PhD Defense : Tom Benest

PhD defence entitled “Study of the composition of the protosolar nebula and its role on the formation of giant planets and Galilean moons”. The defence will take place on Monday December 1st at 2 p.m in the LAM amphitheater, and will be in english. Please find the abstract and the jury composition below.

Members of the jury :

Nicolas ANDRÉ (SUPAERO, Toulouse) – Reviewer
Stéphanie CAZAUX (Delft University of Technology) – Riviewer
Tristan GUILLOT (LAGRANGE, Observatoire de la Côte d’Azur, Nice) – President
Valéry LAINEY (Laboratoire Temps Espace, Observatoire de Paris) – Examiner
Pierre VERNAZZA (LAM, AMU) – Examiner
Kevin BAILLIÉ (Laboratoire Temps Espace, Observatoire de Paris) – Invited member
Olivier MOUSIS (LAM, AMU) – Supervisor

Abstract :

This thesis explores the formation of the giant planets of the Solar System and their moons by studying the composition of the protosolar nebula (PSN). The potential of icy moons as environments favorable to life is another major motivation for this work. The building blocks that form the planets and moons reflect the region of the PSN where they formed. Therefore, comparing the measured composition of the planets and moons with the calculated composition of the PSN can constrain the conditions under which they formed. Complex organic molecules (COMs), which are considered essential ingredients for life, have been detected in comets and icy moons. Understanding their formation in the PSN and their presence in the Galilean moons is crucial. The D/H ratio is also an important tool for studying planet formation. This thesis uses a model that calculates the evolution of the PSN’s composition, coupled with a Lagrangian particle transport model, to constrain the formation conditions and composition of giant planets and moons.

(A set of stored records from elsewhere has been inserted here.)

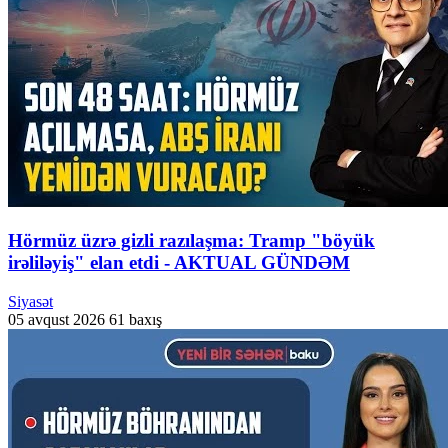
Hörmüz üzrə gizli razılaşma: Tramp "böyük
irəliləyiş" elan etdi - AKTUAL GÜNDƏM
Siyasət
05 avqust 2026
61 baxış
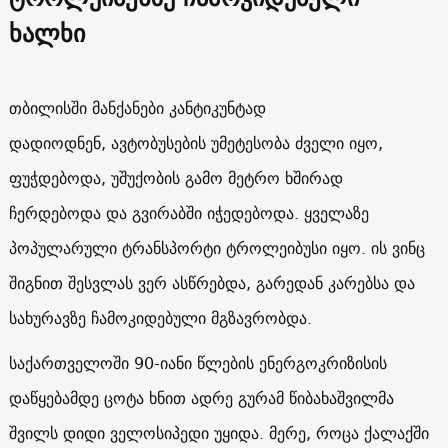
ხალხი
თბილისში მანქანები კანტიკუნტად
დადიოდნენ, ავტობუსების უმეტესობა ძველი იყო,
ფუჭდებოდა, უშუქობის გამო მეტრო ხშირად
ჩერდებოდა და გვირაბში იჭედებოდა. ყველაზე
პოპულარული ტრანსპორტი ტროლეიბუსი იყო. ის ვინც
შიგნით შესვლას ვერ ასწრებდა, გარედან კარებსა და
სახურავზე ჩამოკიდებული მგზავრობდა.
საქართველოში 90-იანი წლების ენერგოკრიზისის
დაწყებამდე ცოტა ხნით ადრე გურამ წიბახაშვილმა
შვილს დიდი ველოსიპედი უყიდა. მერე, როცა ქალაქში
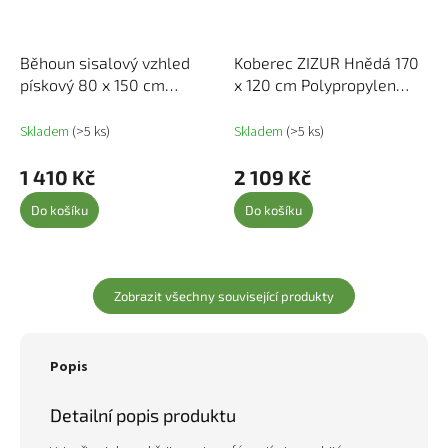
Běhoun sisalový vzhled
Koberec ZIZUR Hnědá 170
pískový 80 x 150 cm
x 120 cm Polypropylen
355789
42000855
Skladem
(>5 ks)
Skladem
(>5 ks)
1 410 Kč
2 109 Kč
Do košíku
Do košíku
Zobrazit všechny související produkty
Popis
Detailní popis produktu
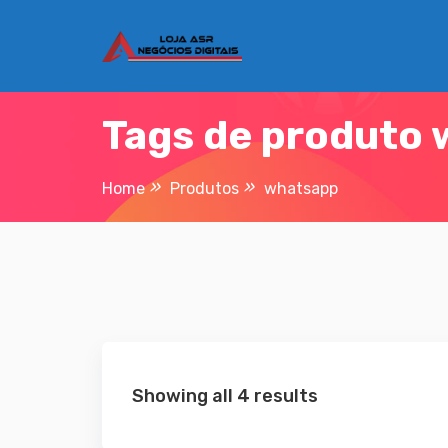
Skip
to
content
Tags de produto
Home
Produtos
whatsapp
Showing all 4 results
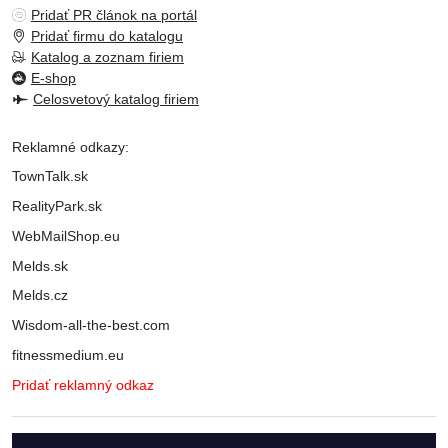
Pridať PR článok na portál
Pridať firmu do katalogu
Katalog a zoznam firiem
E-shop
Celosvetový katalog firiem
Reklamné odkazy:
TownTalk.sk
RealityPark.sk
WebMailShop.eu
Melds.sk
Melds.cz
Wisdom-all-the-best.com
fitnessmedium.eu
Pridať reklamný odkaz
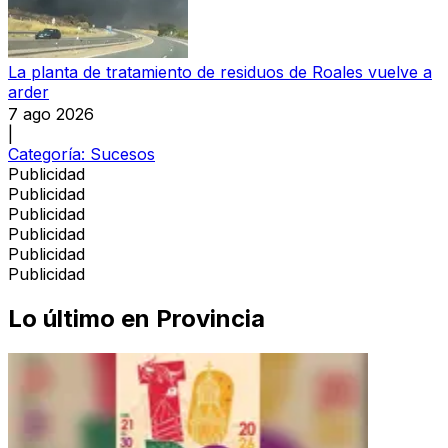
La planta de tratamiento de residuos de Roales vuelve a
arder
7 ago 2026
|
Categoría:
Sucesos
Publicidad
Publicidad
Publicidad
Publicidad
Publicidad
Publicidad
Lo último en
Provincia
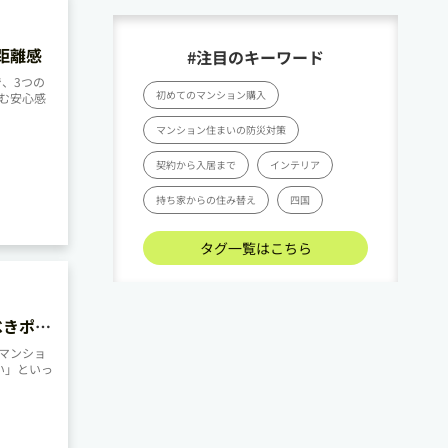
距離感
#注目のキーワード
、3つの
初めてのマンション購入
む安心感
マンション住まいの防災対策
契約から入居まで
インテリア
持ち家からの住み替え
四国
タグ一覧はこちら
べきポイ
マンショ
い」といっ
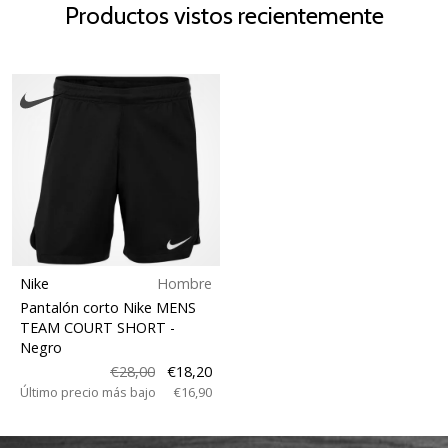
Productos vistos recientemente
Nike
Hombre
Pantalón corto Nike MENS
TEAM COURT SHORT
-
Negro
€28,00
€18,20
Último precio más bajo
€16,90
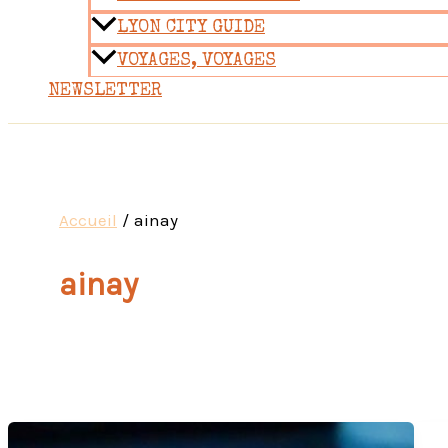
LYON CITY GUIDE
VOYAGES, VOYAGES
NEWSLETTER
Accueil
ainay
ainay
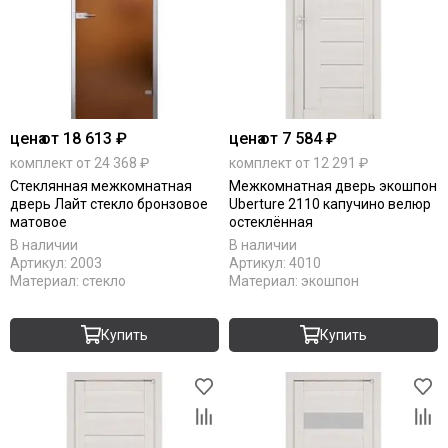
цена
от 18 613 ₽
цена
от 7 584 ₽
комплект от 24 368 ₽
комплект от 12 291 ₽
Стеклянная межкомнатная
Межкомнатная дверь экошпон
дверь Лайт стекло бронзовое
Uberture 2110 капучино велюр
матовое
остеклённая
В наличии
В наличии
Артикул:
2003
Артикул:
4010
Материал:
стекло
Материал:
экошпон
Купить
Купить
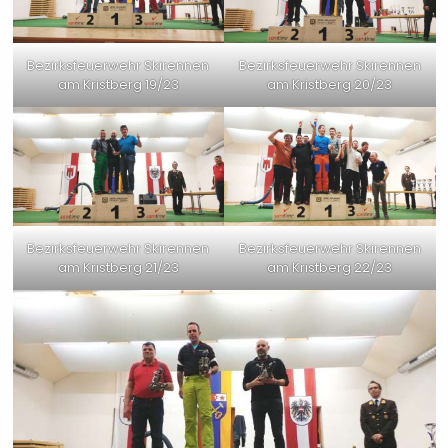
Bezirksfeuerwehr Skirennen
Bezirksfeuerwehr Skirennen
am Kristberg 19/23
am Kristberg 20/23
Bezirksfeuerwehr Skirennen
Bezirksfeuerwehr Skirennen
am Kristberg 21/23
am Kristberg 22/23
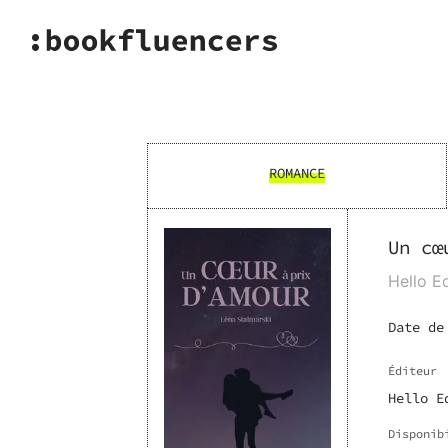
ROMANCE
Un cœ
Hello Ed
Date de
Éditeur
Hello E
Disponib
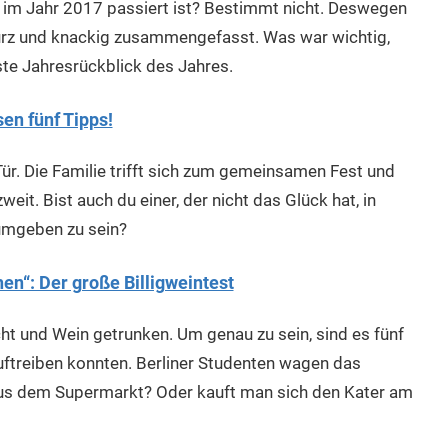
s im Jahr 2017 passiert ist? Bestimmt nicht. Deswegen
urz und knackig zusammengefasst. Was war wichtig,
ste Jahresrückblick des Jahres.
en fünf Tipps!
ür. Die Familie trifft sich zum gemeinsamen Fest und
eit. Bist auch du einer, der nicht das Glück hat, in
 umgeben zu sein?
“: Der große Billigweintest
acht und Wein getrunken. Um genau zu sein, sind es fünf
auftreiben konnten. Berliner Studenten wagen das
aus dem Supermarkt? Oder kauft man sich den Kater am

This thesis explores the internal structure of Uranus, examining its D/H ratio and atmospheric composition. It considers the possibility of an internal composition not dominated by water ice and discusses avenues for compositions including other trace species or rocks. The results show that the interior of Uranus may have a more varied composition or a higher proportion of rocks.

Additionally, this thesis studies the formation of COMs in the PSN and their transport to Jupiter’s circumplanetary disk. One motivation for this thesis is their role in the composition of the Galilean moons.
The results show that the formation of such molecules in the PSN is likely and that they could be present in the Galilean moons. These results demonstrate that COM formation is linked to the origin of life in the universe. This topic is also part of the broader study of Jupiter’s Galilean moons. The future JUICE and Europa Clipper missions should provide new insights into the moons’ composition.